Transactional Patterns: Conversation vs. Batch
When I designed RavenDB, I had a very particular use case at the forefront of my mind. That scenario was a business application talking to a database, usually as a web application.
These kind of applications have a particular style of communication with the user. As you can see below, there are two very distinct operations. Show the user the data, followed by some “think time” (seconds at minimum, but can be much longer) and then followed by an action.
This shouldn’t really be a surprised for anyone who developed any kind of application for the last decade or two, so why do I mention this explicitly? I mention this because of the nature of communication between the application and the database.
Some databases have a the conversation pattern with the application. In terms of API, this will look something like this:
This is a very natural model and should be quite familiar for most developers. The other alternative to this method is to use batches:
- SaveChanges( [Update, Insert] )
I want to use this post to talk about the difference between the two styles and how that impacts your work. Relational databases uses the conversation style while RavenDB uses batch style. On the surface, it looks like it would be a more complex to use RavenDB to achieve the same task, but there is very little difference in the API as far as the user is concerned. In both cases, the code looks very much the same:
Behind the scenes, however, the RavenDB code will send just a single request to the server, while a relational database will need four separate commands to execute the transaction. In many cases, you can send all of these commands to the server in a single roundtrips, but that is an optimization that doesn’t always work and often isn’t applied even when it is possible.
Sidebar: Reducing server roundtrips
Why is the reduction in server roundtrips so important? Because it has a lot of implications on the overall performance of the system. In many cases the cost of making a remote query from the application to the database far outstrips the costs of actually executing the query. This ties closely to the Fallacies of Distributed Computing. Latency isn’t zero, even though when you develop locally it certainly seems like this is the case.
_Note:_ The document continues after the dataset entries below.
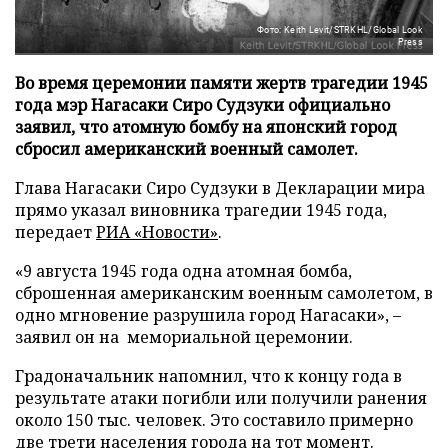
Фото: Keith Levit/STRKHL/Global Look
Press
Во время церемонии памяти жертв трагедии 1945
года мэр Нагасаки Сиро Судзуки официально
заявил, что атомную бомбу на японский город
сбросил американский военный самолет.
Глава Нагасаки Сиро Судзуки в Декларации мира
прямо указал виновника трагедии 1945 года,
передает
РИА «Новости»
.
«9 августа 1945 года одна атомная бомба,
сброшенная американским военным самолетом, в
одно мгновение разрушила город Нагасаки», –
заявил он на мемориальной церемонии.
Градоначальник напомнил, что к концу года в
результате атаки погибли или получили ранения
около 150 тыс. человек. Это составило примерно
две трети населения города на тот момент.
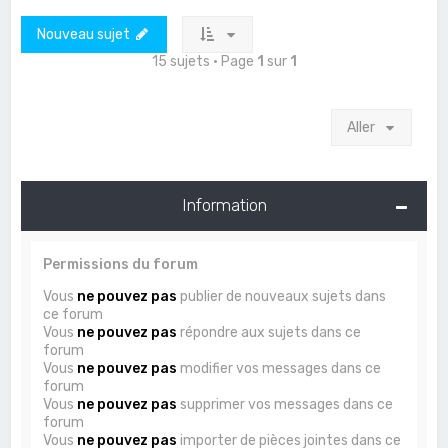
Nouveau sujet
15 sujets • Page
1
sur
1
Aller
Information
Permissions du forum
Vous
ne pouvez pas
publier de nouveaux sujets dans
ce forum
Vous
ne pouvez pas
répondre aux sujets dans ce
forum
Vous
ne pouvez pas
modifier vos messages dans ce
forum
Vous
ne pouvez pas
supprimer vos messages dans ce
forum
Vous
ne pouvez pas
importer de pièces jointes dans ce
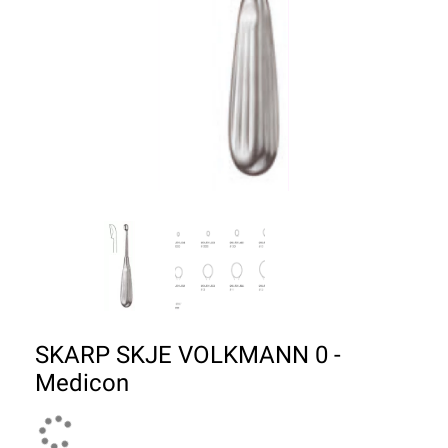
SKARP SKJE VOLKMANN 0 -
Medicon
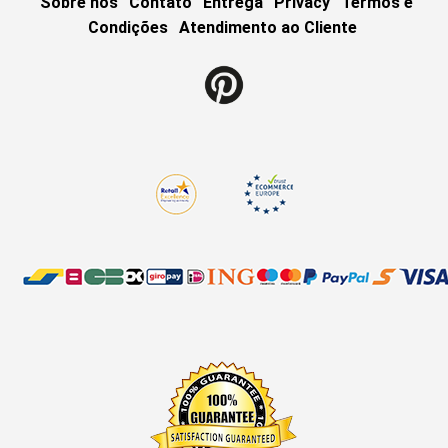
Sobre nós
Contato
Entrega
Privacy
Termos e
Condições
Atendimento ao Cliente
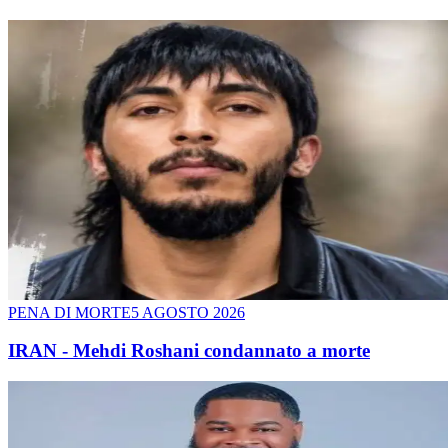
PENA DI MORTE
5 AGOSTO 2026
IRAN - Mehdi Roshani condannato a morte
The primary goal of this design in RavenDB was to reduce the number of network roundtrips that your application must endure. Because in the vast majority of the cases, your application is going to follow the “show data” / “modify data” as two separate operations (often separated by a long idle time) there is a lot of value in having the database interaction model match what you will actually be doing.
As it turned out, there are some additional advantages (and disadvantages, which I’ll cover a bit later) to this approach, beyond just the obvious reduction in the number of server roundtrips.
When the server gets all the operations that needs to be done in a single request, it can apply all of them at once. For that matter, it can chose how to apply them in the most optimal order. This gives the database server a lot more chances for optimization. It is similar to going to the supermarket with a list of items to purchase vs. a treasure hunt. When you have the full list, you can decide to pick things up based on how close they are on the shelves. If you only get the next instruction after you complete the previous one, you have no option for optimization.
When using the conversation style, durability and state management become more complex as well. Relational databases typically use some variation of ARIES for their journals. This is because they need to record information about ongoing transactions that haven’t yet been committed. This add significant complexity to the amount of work that is required from the database engine. Furthermore, when running in a distributed system, you need to share this transaction state (which hasn’t yet been committed!) across the nodes to allow failover of the transaction if the server fails. With the conversation style, you need to support concurrent transactions all operating at the same time and potentially reading and modifying the same data. This lead to a great deal of code that is required to properly manage locking and latching inside the database engine.
On the other hand, batch mode give the server all the operations in the transaction in a single go. This means that failover can simply be sending the batch of operations to another node, without the need to share complex state between them. It means that the database server has all the required information and can make decisions based on it. For example, if there are no data dependencies, it can execute the operations in the transaction in whatever order it desires, leading to more optimal execution time. The database can also mix & match operations from different transactions into a single batch (as long as it keeps the externally visible behavior consistent, of course) to optimize things even further.
There are two major disadvantages for batch mode. The first of which is that there is usually a strict separation of reads from writes. That means that you usually can’t get a single consistent read/modify operation that stay in the same transaction. The second issue is similar, because you need to generate all the operations ahead of time, you can’t make decisions about what operations to execute based on the data you read, at least not in the same transaction. The typical solution for that is to send a script in the batch. This script can then read / modify data in the same context, apply logic, etc. The important thing here is that this script runs inside the server, already inside the transaction. This means that you don’t pay network round trips time to make such operations.
On the other hand, it means that you need to write potentially complex logic in the database’s scripting language, rather than your own platform, which you’ll likely prefer.
Luckily, for most scenarios, especially with web applications, you don’t need to execute complex logics on the server side. You can usually just send the commands you need in a single batch and be done with it. Often, just have optimistic concurrency is enough to get you the consistency you want, with scripting reserved for more exceptional cases.
RavenDB’s usage scenario was meant to make the common operations easy and the hard stuff possible. I think that we got it right and ended up with an API that is functional, highly performant and one that has withstood the test of time very well.